Wednesday, October 6, 2010

Heath Reform and The American Creed

In 2007 I wrote a book Voices of Health Reform: Interviews with Health Care Stakeholders at Work. The book included 42 interview with leading thought leaders.

I concluded the book with this passage:

“Our health system is a creature of our culture. When asked what Americans believe, Garry Orren, a professor of political science at Brandeis, just outside Boston, who polls for the New York Times and Washington Post, said, ’A good place to start to remember we are pro-democracy and anti-government. It comes down to ideas that are essentially anti-authority and tend toward self-regulation. It there were an American creed, it might begin.

The American Creed

"One, Government is best that governs least.

Two, majority rule.

Three, equality of opportunity.”

Obamacare and the Creed

Think about this creed, and consider what has happened since Obama was elected in 2008. He and his administration have turned two parts of this creed on its head.

One, we have an unprecedented expansion of government over multiple government sectors, including heath care, with the belief that government is best that governs most.

Two, the majority has ruled. Democrats have had majorities in the House and the Senate with a Democrat as President, and they have ruled.

Three, instead of equality of opportunity, the Obama administration has sought to achieve equality of results, namely, redistribution of wealth and equality of health plans for everyone. To do this, they seek an individual mandate, with homogenization of plans for old and young, rich and poor, in all sections of the country.

Back to the Creed – Center-Right Not Center-Left

With the economy stuck in the mud and the Middle-Class fearing for its future, the American people do not seem to like what they see. Polls indicate the majority are calling again for a government that governs least, for a Republican majority in the House of Representatives, and for equality of opportunity for Americans who want to keep existing plans and for choice outside of government mandates.

We are a Center-Right country that has just experienced two years of Center-Left rule, and, and for the most part, we do not seem to like what we see. At the same time, however, the ruling party has changed the health care landscape, as is its prerogative, and it will be messy to undo what has been done.

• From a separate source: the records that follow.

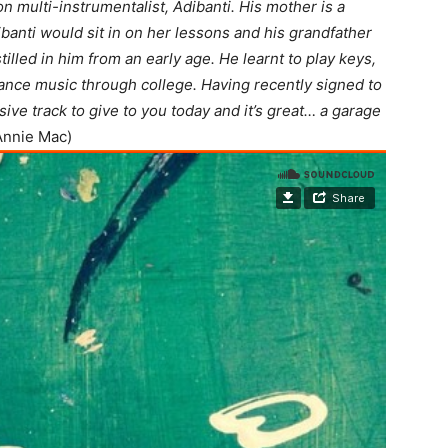
 multi-instrumentalist, Adibanti. His mother is a
banti would sit in on her lessons and his grandfather
illed in him from an early age. He learnt to play keys,
ance music through college. Having recently signed to
ive track to give to you today and it’s great… a garage
Annie Mac)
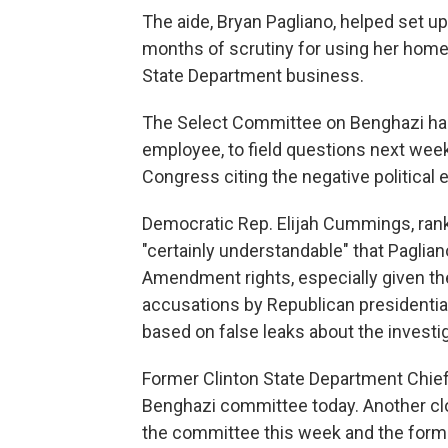
The aide, Bryan Pagliano, helped set up
months of scrutiny for using her home
State Department business.
The Select Committee on Benghazi had
employee, to field questions next week.
Congress citing the negative political
Democratic Rep. Elijah Cummings, ran
"certainly understandable" that Paglian
Amendment rights, especially given th
accusations by Republican presidenti
based on false leaks about the investig
Former Clinton State Department Chief 
Benghazi committee today. Another clo
the committee this week and the former 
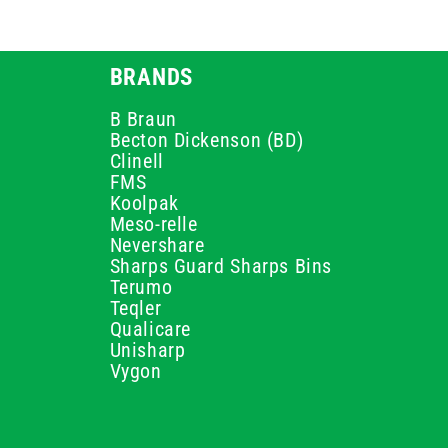
BRANDS
B Braun
Becton Dickenson (BD)
Clinell
FMS
Koolpak
Meso-relle
Nevershare
Sharps Guard Sharps Bins
Terumo
Teqler
Qualicare
Unisharp
Vygon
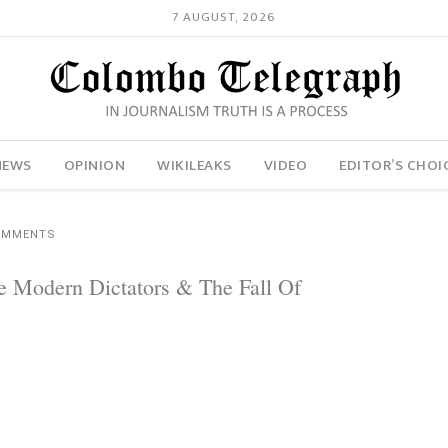
7 AUGUST, 2026
NEWS
OPINION
WIKILEAKS
VIDEO
EDITOR’S CHOI
OMMENTS
e Modern Dictators & The Fall Of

What disturbs me right now is health plans are reacting to Obamacare by either dropping coverage for the insured or raising premiums to such an extent that health care is becoming unaffordable for the currently insured.

The Center-Left argues this phenomenon is due to capitalistic greed. The young and old, sick and well, healthy and wealthy, in other words,everybody, ought to have equal plans, with redistribution of benefits for all, even if those with existing coverage have to suffer and to be shifted to more expensive government policies or to Medicaid.

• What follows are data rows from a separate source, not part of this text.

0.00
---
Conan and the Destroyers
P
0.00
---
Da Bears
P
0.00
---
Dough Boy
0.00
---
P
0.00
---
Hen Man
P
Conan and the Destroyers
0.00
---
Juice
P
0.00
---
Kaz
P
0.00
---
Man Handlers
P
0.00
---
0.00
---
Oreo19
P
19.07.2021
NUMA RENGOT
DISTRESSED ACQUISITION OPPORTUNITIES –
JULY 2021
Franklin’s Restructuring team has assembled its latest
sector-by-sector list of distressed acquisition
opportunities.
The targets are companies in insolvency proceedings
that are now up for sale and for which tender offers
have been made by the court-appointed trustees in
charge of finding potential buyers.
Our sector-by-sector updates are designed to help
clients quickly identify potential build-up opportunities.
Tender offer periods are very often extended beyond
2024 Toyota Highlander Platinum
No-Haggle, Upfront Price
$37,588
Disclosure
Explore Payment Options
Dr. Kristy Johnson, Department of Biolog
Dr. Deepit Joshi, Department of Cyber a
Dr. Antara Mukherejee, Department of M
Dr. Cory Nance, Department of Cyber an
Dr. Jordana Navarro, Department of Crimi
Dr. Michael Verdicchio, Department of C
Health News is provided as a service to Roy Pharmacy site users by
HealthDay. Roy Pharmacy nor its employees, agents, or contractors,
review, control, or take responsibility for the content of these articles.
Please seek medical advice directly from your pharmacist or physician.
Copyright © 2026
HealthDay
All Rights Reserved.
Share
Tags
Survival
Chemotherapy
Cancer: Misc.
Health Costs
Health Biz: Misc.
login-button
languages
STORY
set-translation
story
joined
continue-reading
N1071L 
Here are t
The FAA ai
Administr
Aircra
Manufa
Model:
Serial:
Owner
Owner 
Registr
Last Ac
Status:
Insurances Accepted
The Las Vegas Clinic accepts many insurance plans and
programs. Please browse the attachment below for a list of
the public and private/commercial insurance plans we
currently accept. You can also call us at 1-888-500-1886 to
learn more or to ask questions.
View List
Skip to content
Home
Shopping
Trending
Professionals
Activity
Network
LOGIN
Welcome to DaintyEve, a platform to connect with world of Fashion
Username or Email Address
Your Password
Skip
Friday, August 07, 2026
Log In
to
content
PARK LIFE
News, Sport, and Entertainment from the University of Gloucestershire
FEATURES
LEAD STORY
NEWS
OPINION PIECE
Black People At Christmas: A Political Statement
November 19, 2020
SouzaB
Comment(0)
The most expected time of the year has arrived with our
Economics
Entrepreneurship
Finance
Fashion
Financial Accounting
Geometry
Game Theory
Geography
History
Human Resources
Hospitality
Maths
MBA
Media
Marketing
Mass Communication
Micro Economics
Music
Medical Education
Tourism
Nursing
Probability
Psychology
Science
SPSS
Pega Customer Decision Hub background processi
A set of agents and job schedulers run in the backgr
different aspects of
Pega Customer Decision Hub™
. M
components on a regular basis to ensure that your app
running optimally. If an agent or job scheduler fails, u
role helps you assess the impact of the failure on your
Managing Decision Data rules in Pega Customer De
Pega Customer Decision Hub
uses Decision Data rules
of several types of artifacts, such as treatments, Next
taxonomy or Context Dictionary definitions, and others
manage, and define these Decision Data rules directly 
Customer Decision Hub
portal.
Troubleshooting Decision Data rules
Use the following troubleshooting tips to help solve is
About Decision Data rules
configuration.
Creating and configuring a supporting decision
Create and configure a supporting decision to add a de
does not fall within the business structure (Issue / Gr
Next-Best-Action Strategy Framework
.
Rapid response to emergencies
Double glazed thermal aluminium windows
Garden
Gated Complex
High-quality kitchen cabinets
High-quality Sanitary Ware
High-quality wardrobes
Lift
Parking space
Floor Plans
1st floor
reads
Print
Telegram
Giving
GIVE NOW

The Center Right says: We are a capitalistic nation. You cannot repeal the law of economics. Health plans dropping coverage for most of us” is not callousness. It is fiduciary responsibility. Insurance companies are not charities. ..if patients are no longer able to afford expensive policies, that is how government compassion works (John Stossel, “Congress Can’t Repeal Economics, “ Real Clear Politics, October 6, 2006).

Nonsense, counters the Center Left’s spokespersons, if Germany, the Netherlands, and Switzerland can cover all with private plans, why can’t we? “The health care overhaul that passed Congress is far from ideal, .. But it does represent progress. The fact that it is beginning to disrupt the status quo — that some insurance policies will eventually be eliminated and some inefficient insurers will have to leave the market altogether — is all the proof we need.” (David Leonardt, Health Care ‘s Uneven Road to a New Era,” New York Times, October 5, 2010).

Let the voters decide between the Center Right and Center Left. Let the majority rule, and let there be equal opportunity for all.